Dinanzi alla commissione Affari monetari dell’Europarlamento, il capo dell’Eurotower ha svolto un’analisi serrata della situazione in cui si trovano l’Eurozona e l’Ue nel suo insieme. Si è detto convinto che nei prossimi vertici (tre appuntamenti fra ottobre e dicembre) i 27 capi di Stato e di Governo dell’Unione sapranno riaffermare la irreversibilità dell’euro, agendo di conseguenza per una integrazione più marcata. Sulla stessa linea sembrano muoversi il presidente del Consiglio Ue Herman Van Rompuy, quello della Commissione José Manuel Barroso (nella foto) e quello dell’Eurogruppo, Jean-Claude Juncker.
Quest’ultimo, dopo il via libera al nuovo fondo salva-Stati (Esm) giunto l’8 ottobre dai 17 ministri finanziari di Eurolandia, ha parlato di «momento storico»: in sostanza i Paesi che utilizzano la stessa valuta, in accordo con l’intera Unione Europea, si sono attrezzati di un mezzo necessario per andare incontro agli Stati in situazione di instabilità finanziaria e alle banche, operando a stretto contatto con la Banca centrale europea, con una potenza di fuoco (700 miliardi) finalmente adeguata per reggere gli urti dei mercati. Del resto, come ha riconosciuto ancora Juncker, il meccanismo europeo di stabilità „non nasce come uno strumento a sé stante“: nelle sedi Ue sono infatti in itinere nuove decisioni (dall’unione bancaria a quella di bilancio, fino al completamento dell’unione economica anche mediante un rafforzamento del livello politico e istituzionale) che, se raggiunte, dovrebbero mettere in sicurezza bilanci statali e finanze europee, aiutare i singoli Paesi membri a intraprendere strade virtuose sui conti interni, rilanciare – questa è la sfida decisiva – l’economia reale, le imprese, il lavoro, mediante investimenti e azioni indirizzati alla crescita.
L’ultimo appuntamento di rilievo è stato fissato per il 18 e 19 ottobre scorsi con il Consiglio europeo specialmente dedicato all’unione bancaria e ai casi della Grecia (proprio il 9 ottobre la cancelliera tedesca Merkel è volata ad Atene per porre le basi di un dialogo risolutivo con il Governo ellenico) e della Spagna.
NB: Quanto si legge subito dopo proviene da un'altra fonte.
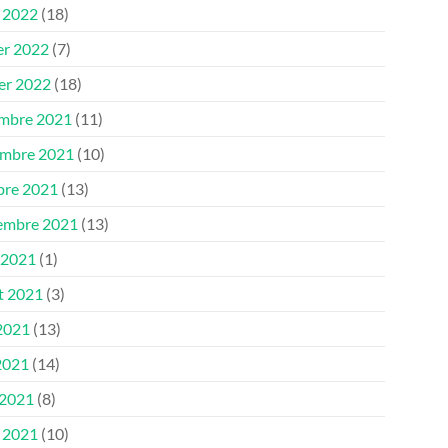
 2022
(18)
er 2022
(7)
ier 2022
(18)
mbre 2021
(11)
mbre 2021
(10)
bre 2021
(13)
embre 2021
(13)
 2021
(1)
et 2021
(3)
 2021
(13)
2021
(14)
 2021
(8)
 2021
(10)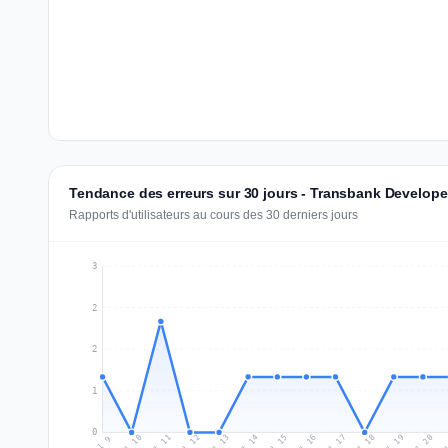
Tendance des erreurs sur 30 jours - Transbank Develope
Rapports d'utilisateurs au cours des 30 derniers jours
3
2
2
1
0
Jul 18
Ju
Jul 11
Jul 14
Jul 17
Jul 20
Jul 10
Jul 13
Jul 16
Jul 19
Jul 12
Jul 15
Jul 9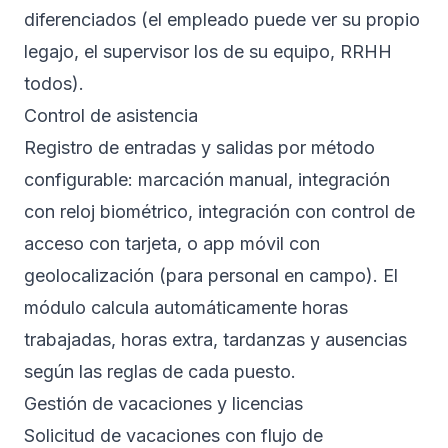
diferenciados (el empleado puede ver su propio
legajo, el supervisor los de su equipo, RRHH
todos).
Control de asistencia
Registro de entradas y salidas por método
configurable: marcación manual, integración
con reloj biométrico, integración con control de
acceso con tarjeta, o app móvil con
geolocalización (para personal en campo). El
módulo calcula automáticamente horas
trabajadas, horas extra, tardanzas y ausencias
según las reglas de cada puesto.
Gestión de vacaciones y licencias
Solicitud de vacaciones con flujo de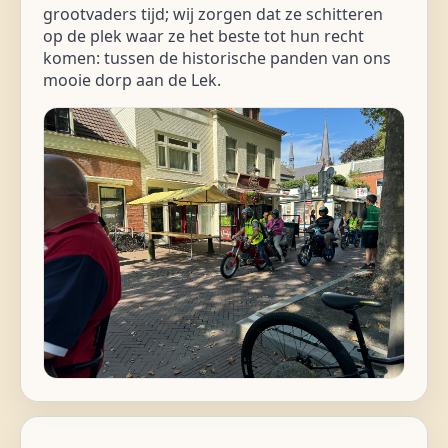
grootvaders tijd; wij zorgen dat ze schitteren
op de plek waar ze het beste tot hun recht
komen: tussen de historische panden van ons
mooie dorp aan de Lek.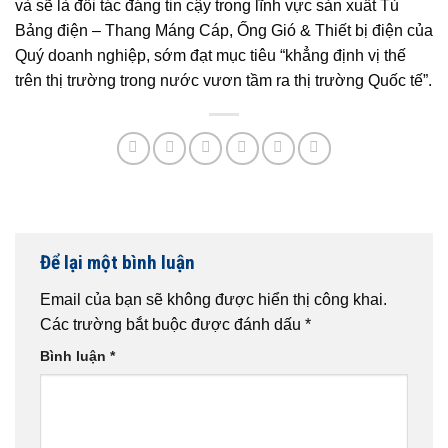
và sẽ là đối tác đáng tin cậy trong lĩnh vực sản xuất Tủ
Bảng điện – Thang Máng Cáp, Ống Gió & Thiết bị điện của
Quý doanh nghiệp, sớm đạt mục tiêu “khẳng định vị thế
trên thị trường trong nước vươn tầm ra thị trường Quốc tế”.
Để lại một bình luận
Email của bạn sẽ không được hiển thị công khai.
Các trường bắt buộc được đánh dấu
*
Bình luận
*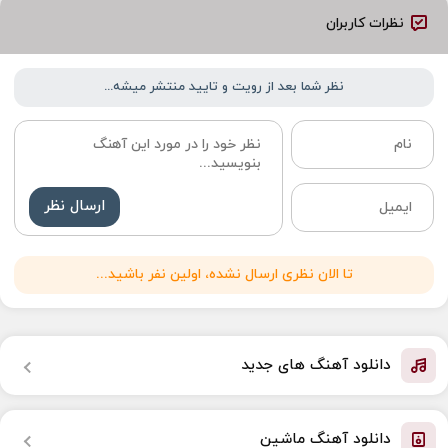
نظرات کاربران
نظر شما بعد از رویت و تایید منتشر میشه...
ارسال نظر
تا الان نظری ارسال نشده، اولین نفر باشید...
دانلود آهنگ های جدید
دانلود آهنگ ماشین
Restano numerosi obiettivi da centrare: la governance condivisa, un bilancio pluriennale Ue adatto a reggere gli impegni futuri dei 27, una tassa sulle transazioni finanziarie… Un percorso accidentato e lungo, carico di insidie, ma – alla luce degli ultimi sviluppi – quantomeno fattibile, purché non manchi la volontà politica di compierlo.